By doing so, we will learn how and why programming languages work, and we might even get some experience writing programs along the way. For the non-programmers out there, don’t be afraid. The process of designing a language is gradual, and as a result we’ll repeatedly practice the most basic features of our language, and then slowly add more features until we have a lean mean number-crunching machine. If one has a bit of programming knowledge already, then the journey through this series of posts should provide a good intuition for other programming languages, helping one determine the right questions to ask when a program runs amok. For the mathematicians, this series will stray a bit from our theoretical comfort zones, but we will use mathematical tools from computing theory to describe and analyze languages and programs. So this series should have a little something for everyone.
A Rough Outline
In order to study programming languages we need to study the issues which are common to all languages, and then decide how to customize those to fit our needs. At the highest level, a programming language has two parts: syntax and semantics. The logicians out there are already familiar with such words, but we will define them here.
A language’s syntax is the set of rules for producing well-formed programs. Syntaxes show up everywhere. In the language of arithmetic, the expression “1+” is not well-formed, because we broke the syntactical rule of the addition operator having a number before and after it. In the language of currency, one cannot lend a friend “5$2.01” dollars, because we all know the dollar-sign goes at the beginning (or end) of a number. For programs, our syntax will consist of rules for arithmetic, binding variables, constructing functions, and a number of other constructions with names we will learn later. Every form of communication has a syntax, and so forming syntactically correct statements is a prerequisite for conveying their meaning.

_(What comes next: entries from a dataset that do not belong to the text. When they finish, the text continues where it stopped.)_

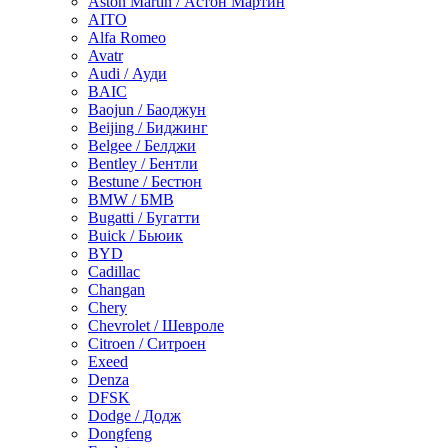
Aston Martin / Астон Мартин
AITO
Alfa Romeo
Avatr
Audi / Ауди
BAIC
Baojun / Баоджун
Beijing / Биджинг
Belgee / Белджи
Bentley / Бентли
Bestune / Бестюн
BMW / БМВ
Bugatti / Бугатти
Buick / Бьюик
BYD
Cadillac
Changan
Chery
Chevrolet / Шевроле
Citroen / Ситроен
Exeed
Denza
DFSK
Dodge / Додж
Dongfeng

Second, a language’s semantics are the rules for evaluating well-formed programs. For us, this will include the precedence rules of arithmetic (and other) operations, variable substitution methods, scope, types, and many other issues. The study of semantics is mathematically the richest area of programming language theory. Researchers define and compare semantic models, and describe their relationships with underlying mathematical concepts, such as categories or models (both very rich and popular contemporary fields). For the majority of this series, we will stay away from such a rigorous mathematical analysis, mainly because the author is not familiar enough with these topics (yet). In any case, we will spend most of our time worrying about how to implement the correct semantic rules in our language.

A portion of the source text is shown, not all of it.